▶ ASSIGNMENT
Scan the records below for the string "wife" and return every line where it appears.
DATA IN THIS EXERCISE Block Start
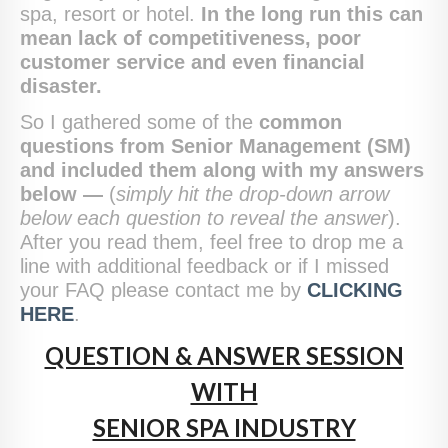
spa, resort or hotel.
In the long run this can
mean lack of competitiveness, poor
customer service and even financial
disaster.
So I gathered some of the
common
questions from Senior Management (SM)
and included them along with my answers
below —
(
simply hit the drop-down arrow
below each question to reveal the answer
).
After you read them, feel free to drop me a
line with additional feedback or if I missed
your FAQ please contact me by
CLICKING
HERE
.
QUESTION & ANSWER SESSION
WITH
SENIOR SPA INDUSTRY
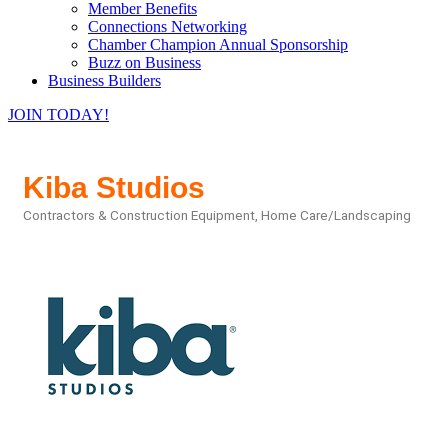
Member Benefits
Connections Networking
Chamber Champion Annual Sponsorship
Buzz on Business
Business Builders
JOIN TODAY!
Kiba Studios
Contractors & Construction Equipment
Home Care/Landscaping
Categories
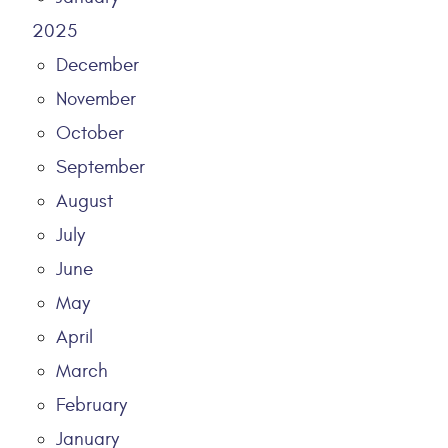
2025
December
November
October
September
August
July
June
May
April
March
February
January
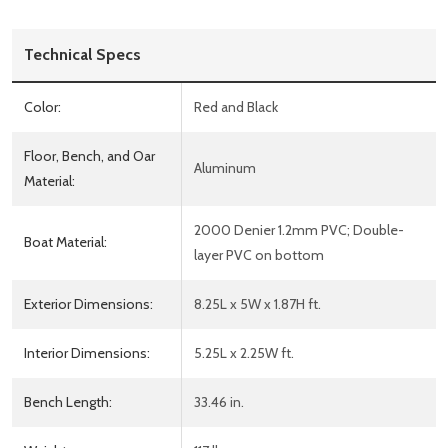
Technical Specs
Color:
Red and Black
Floor, Bench, and Oar
Aluminum
Material:
2000 Denier 1.2mm PVC; Double-
Boat Material:
layer PVC on bottom
Exterior Dimensions:
8.25L x 5W x 1.87H ft.
Interior Dimensions:
5.25L x 2.25W ft.
Bench Length:
33.46 in.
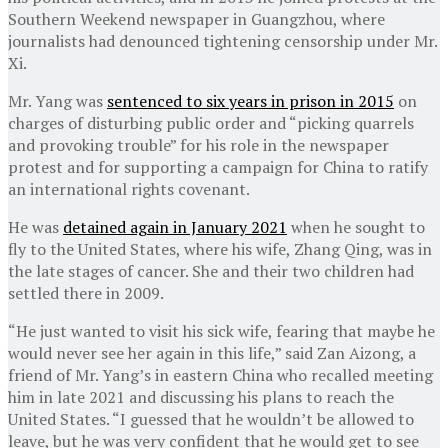
Southern Weekend newspaper in Guangzhou, where
journalists had denounced tightening censorship under Mr.
Xi.
Mr. Yang was
sentenced to six years in prison in 2015
on
charges of disturbing public order and “picking quarrels
and provoking trouble” for his role in the newspaper
protest and for supporting a campaign for China to ratify
an international rights covenant.
He was
detained again in January 2021
when he sought to
fly to the United States, where his wife, Zhang Qing, was in
the late stages of cancer. She and their two children had
settled there in 2009.
“He just wanted to visit his sick wife, fearing that maybe he
would never see her again in this life,” said Zan Aizong, a
friend of Mr. Yang’s in eastern China who recalled meeting
him in late 2021 and discussing his plans to reach the
United States. “I guessed that he wouldn’t be allowed to
leave, but he was very confident that he would get to see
DATA IN THIS EXERCISE Block End
▶ FINAL ANSWER
fly to the United States, where his wife, Zhang Qing, was in
“He just wanted to visit his sick wife, fearing that maybe he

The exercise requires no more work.